Arizona Long Term Care System (ALTCS): FAQ

We provide elder law attorney representation!What is ALTCS?  

Arizona Long Term Care System (“ALTCS”) is a health insurance program under Arizona Health Care Cost Containment System (“AHCCCS”). AHCCCS is Arizona’s Medicaid health insurance program. ALTCS provides acute and long term care services for persons who are elderly (over age 65), physically disabled or developmentally disabled. Nationwide, the Medicaid program pays for over half of all nursing home costs.

What does ALTCS pay for?  ALTCS offers a complete array of acute medical, skilled nursing, assisted living, home health, behavioral health services, home and community based services, and case management services to all eligible persons. Services are coordinated and provided by an ALTCS program contractor selected by the applicant.

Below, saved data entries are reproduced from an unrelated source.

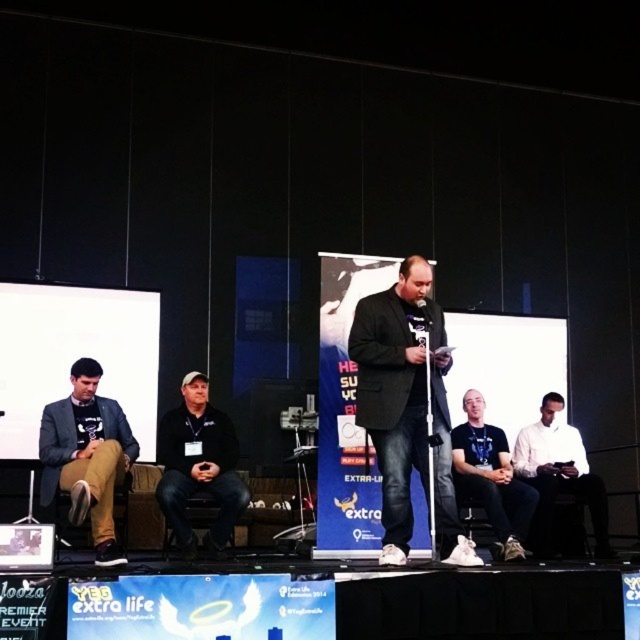 Does dark gray blazer at center appear on the left side of white matte shirt at center?

Correct, you'll find dark gray blazer at center to the left of white matte shirt at center.

Does dark gray blazer at center come in front of white matte shirt at center?

That is True.

Who is more forward, (397, 531) or (481, 481)?

Point (397, 531)

Where is `dark gray blazer at center`? dark gray blazer at center is located at coordinates (406, 408).

Is point (67, 445) positioned in front of point (218, 433)?

Yes, point (67, 445) is closer to viewer.

Who is positioned more to the right, matte black jacket at left or black fabric cap at center?

black fabric cap at center

Consider the image. Who is more distant from viewer, (80,484) or (166,486)?

Point (166,486)

Locate an element on the screen. Image resolution: width=640 pixels, height=640 pixels. matte black jacket at left is located at coordinates (86, 456).

Between point (364, 374) and point (598, 545), which one is positioned in front?

Point (364, 374)

Does dark gray blazer at center have a greater height compared to white shirt at right?

Indeed, dark gray blazer at center has a greater height compared to white shirt at right.

Where is `dark gray blazer at center`? dark gray blazer at center is located at coordinates (406, 408). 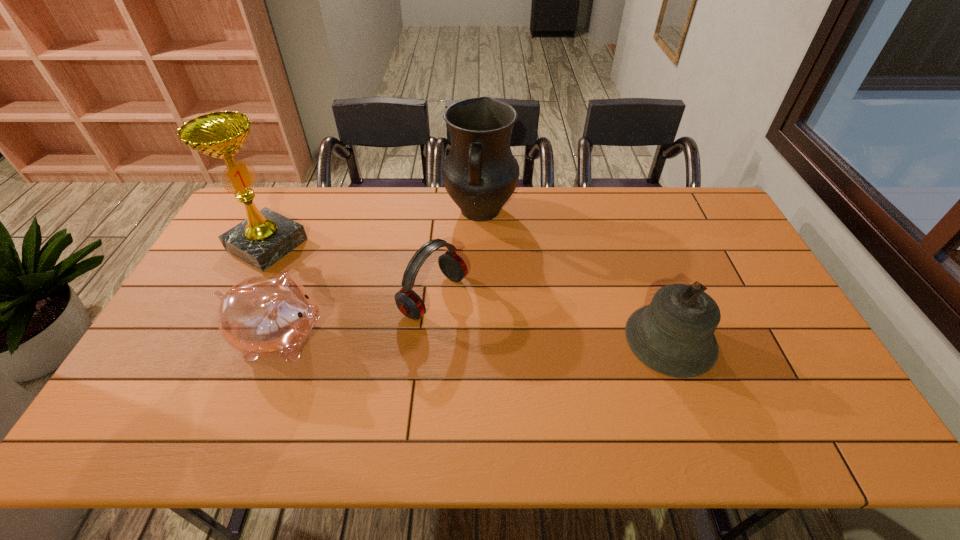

Who qualifies for ALTCS benefits? Unlike Medicare, eligibility for ALTCS (Medicaid) is need-based. Applicants must be medically and financially needy to qualify for benefits. In addition to meeting the medical and financial criteria, an applicant must also meet the following conditions to receive benefits:

  1. Age (65 or older or under 18), blind, or disabled;
  2. Be a U.S. Citizen or lawful resident alien;
  3. Be an Arizona resident (physical presence and intent to stay);
  4. Must apply for all other potential benefits, such as pensions or VA benefits; and,
  5. Be in an ALTCS approved type of living arrangement.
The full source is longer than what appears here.